*** Opening of Records provided ***
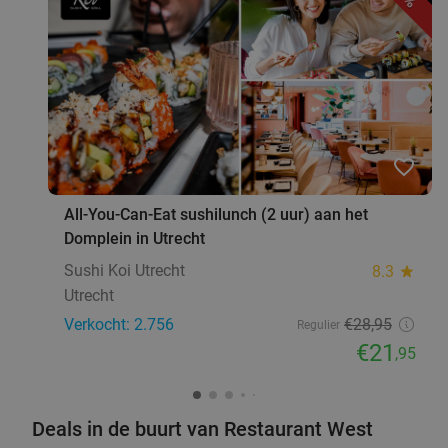
Carioca Brazilian Restaurant in hartje Utrecht
Vr
Carioca Brazilian Restaurant
9.8
star
Utrecht
6 min.
directions_walk
Verkocht: 89
€43
,30
Regulier
€24
favorite_border
,95
All-You-Can-Eat sushilunch (2 uur) aan het
Domplein in Utrecht
7-gangen proeverijdiner bij 't Kippegie in hartje
35%
Sushi Koi Utrecht
8.3
star
Utrecht
Utrecht
Do
Verkocht: 2.756
€28
,95
Regulier
't Kippegie
9.6
star
fo
€21
,95
Utrecht
6 min.
directions_walk
Verkocht: 94
€38
,50
Regulier
€24
,95
Deals in de buurt van Restaurant West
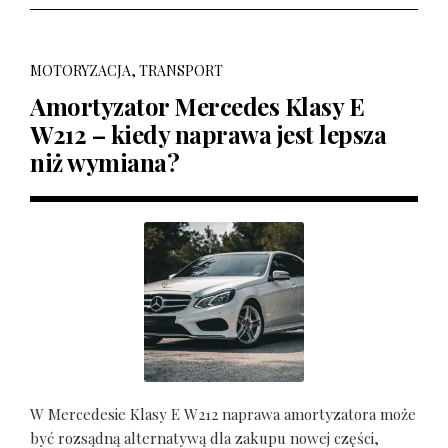
MOTORYZACJA, TRANSPORT
Amortyzator Mercedes Klasy E
W212 – kiedy naprawa jest lepsza
niż wymiana?
W Mercedesie Klasy E W212 naprawa amortyzatora może
być rozsądną alternatywą dla zakupu nowej części,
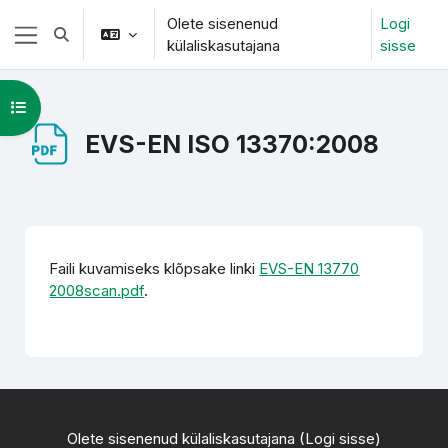
Jäta vahele peasisuni
Olete sisenenud
Logi
Lülitab otsingu sisendi
külaliskasutajana
sisse
Küljepaneel
Ava kursuse sisukord
EVS-EN ISO 13370:2008
Lõpetamise nõuded
Faili kuvamiseks klõpsake linki
EVS-EN 13770
2008scan.pdf
.
Olete sisenenud külaliskasutajana (
Logi sisse
)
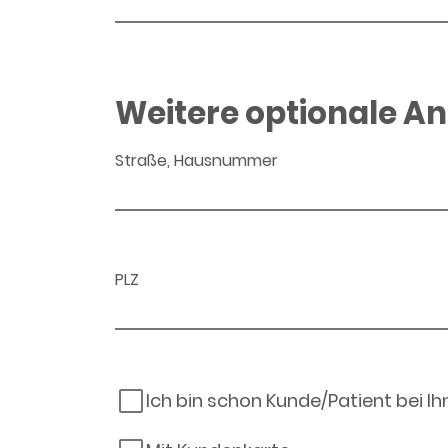
Weitere optionale A
Straße, Hausnummer
PLZ
Ich bin schon Kunde/Patient bei I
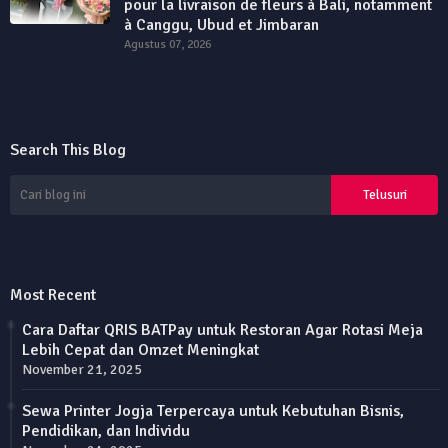
pour la livraison de fleurs à Bali, notamment
à Canggu, Ubud et Jimbaran
Agustus 07, 2026
Search This Blog
Most Recent
Cara Daftar QRIS BATPay untuk Restoran Agar Rotasi Meja
Lebih Cepat dan Omzet Meningkat
November 21, 2025
Sewa Printer Jogja Terpercaya untuk Kebutuhan Bisnis,
Pendidikan, dan Individu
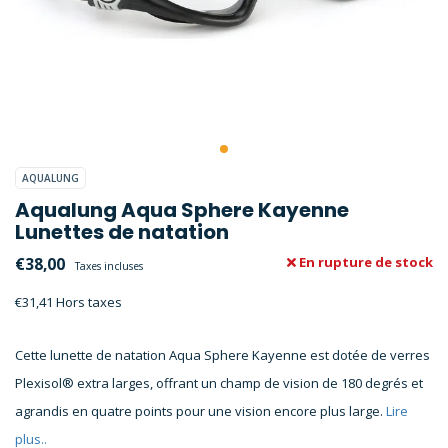
AQUALUNG
Aqualung Aqua Sphere Kayenne
Lunettes de natation
€38,00
En rupture de stock
Taxes incluses
€31,41 Hors taxes
Cette lunette de natation Aqua Sphere Kayenne est dotée de verres
Plexisol® extra larges, offrant un champ de vision de 180 degrés et
agrandis en quatre points pour une vision encore plus large.
Lire
plus..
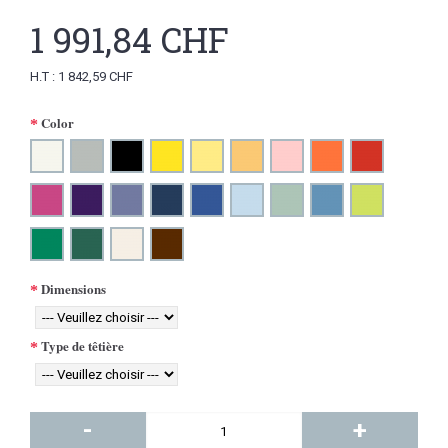
1 991,84 CHF
H.T : 1 842,59 CHF
Color
Dimensions
Type de têtière
-
+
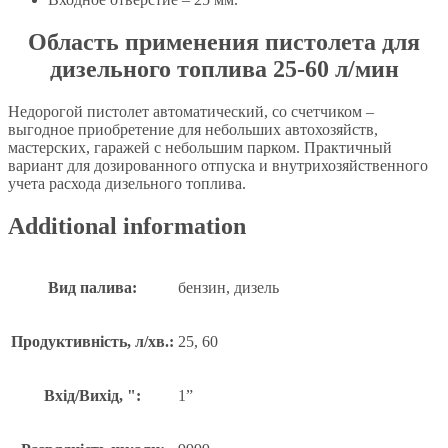
Область применения пистолета для
дизельного топлива 25-60 л/мин
Недорогой пистолет автоматический, со счетчиком –
выгодное приобретение для небольших автохозяйств,
мастерских, гаражей с небольшим парком. Практичный
вариант для дозированного отпуска и внутрихозяйственного
учета расхода дизельного топлива.
Additional information
Вид палива:
бензин, дизель
Продуктивність, л/хв.:
25, 60
Вхід/Вихід, ":
1”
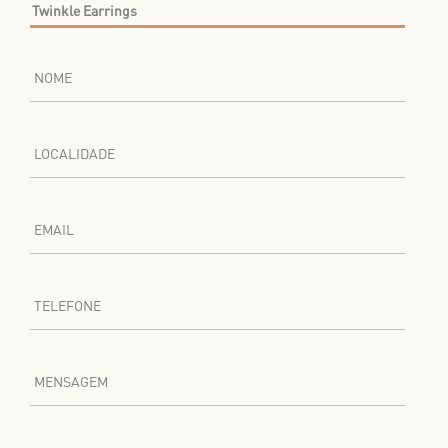
NOME
LOCALIDADE
EMAIL
TELEFONE
MENSAGEM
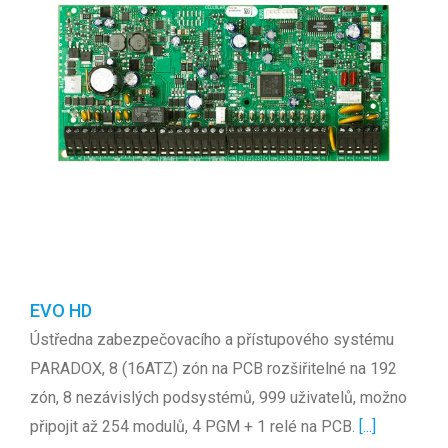
EVO HD
Ústředna zabezpečovacího a přístupového systému
PARADOX, 8 (16ATZ) zón na PCB rozšiřitelné na 192
zón, 8 nezávislých podsystémů, 999 uživatelů, možno
připojit až 254 modulů, 4 PGM + 1 relé na PCB.
[...]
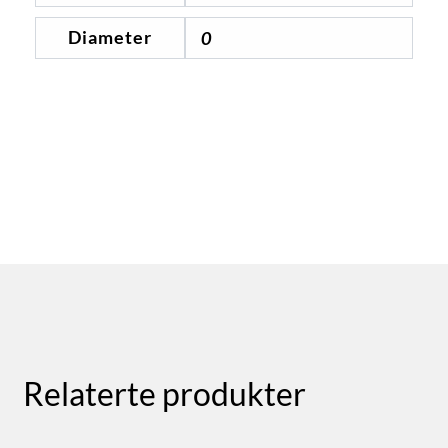
Diameter
0
Relaterte produkter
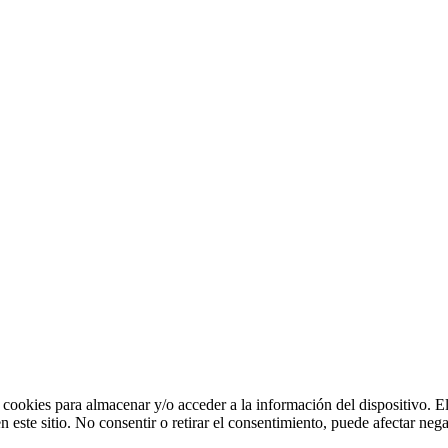
 cookies para almacenar y/o acceder a la información del dispositivo. E
ste sitio. No consentir o retirar el consentimiento, puede afectar negat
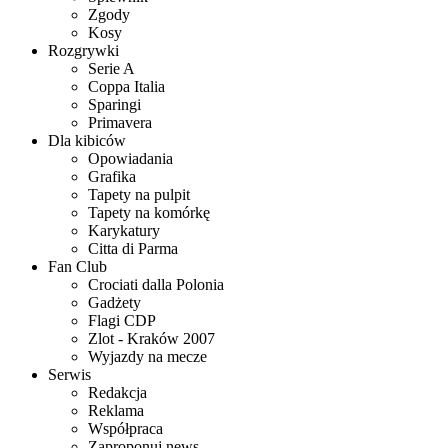
Zgody
Kosy
Rozgrywki
Serie A
Coppa Italia
Sparingi
Primavera
Dla kibiców
Opowiadania
Grafika
Tapety na pulpit
Tapety na komórkę
Karykatury
Citta di Parma
Fan Club
Crociati dalla Polonia
Gadżety
Flagi CDP
Zlot - Kraków 2007
Wyjazdy na mecze
Serwis
Redakcja
Reklama
Współpraca
Zaproponuj news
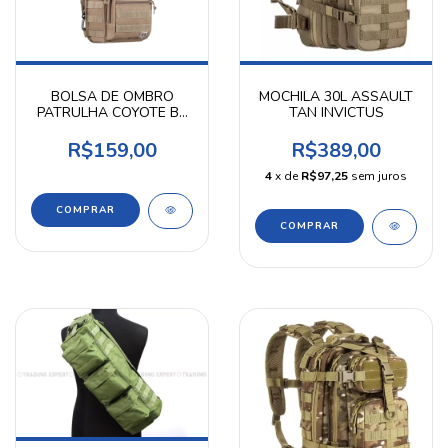
BOLSA DE OMBRO
MOCHILA 30L ASSAULT
PATRULHA COYOTE BR
TAN INVICTUS
FORCE
R$159,00
R$389,00
4
x de
R$97,25
sem juros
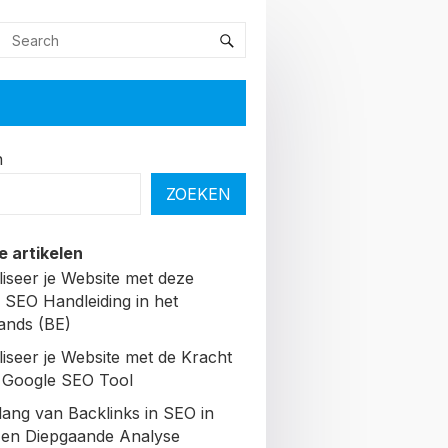
n
ZOEKEN
e artikelen
liseer je Website met deze
 SEO Handleiding in het
ands (BE)
liseer je Website met de Kracht
 Google SEO Tool
lang van Backlinks in SEO in
Een Diepgaande Analyse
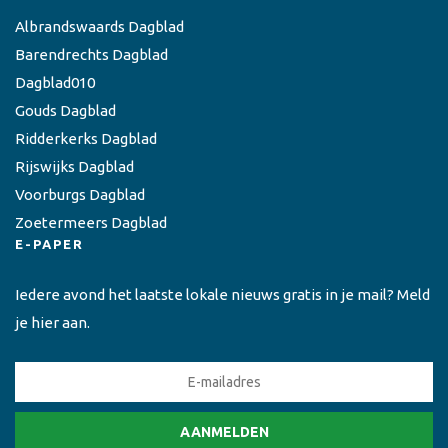
Albrandswaards Dagblad
Barendrechts Dagblad
Dagblad010
Gouds Dagblad
Ridderkerks Dagblad
Rijswijks Dagblad
Voorburgs Dagblad
Zoetermeers Dagblad
E-PAPER
Iedere avond het laatste lokale nieuws gratis in je mail? Meld
je hier aan.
*** Close of Records provided ***
**Assigned task**
Write out every line from the data above that includes "Website".

**Answer section**
liseer je Website met deze
liseer je Website met de Kracht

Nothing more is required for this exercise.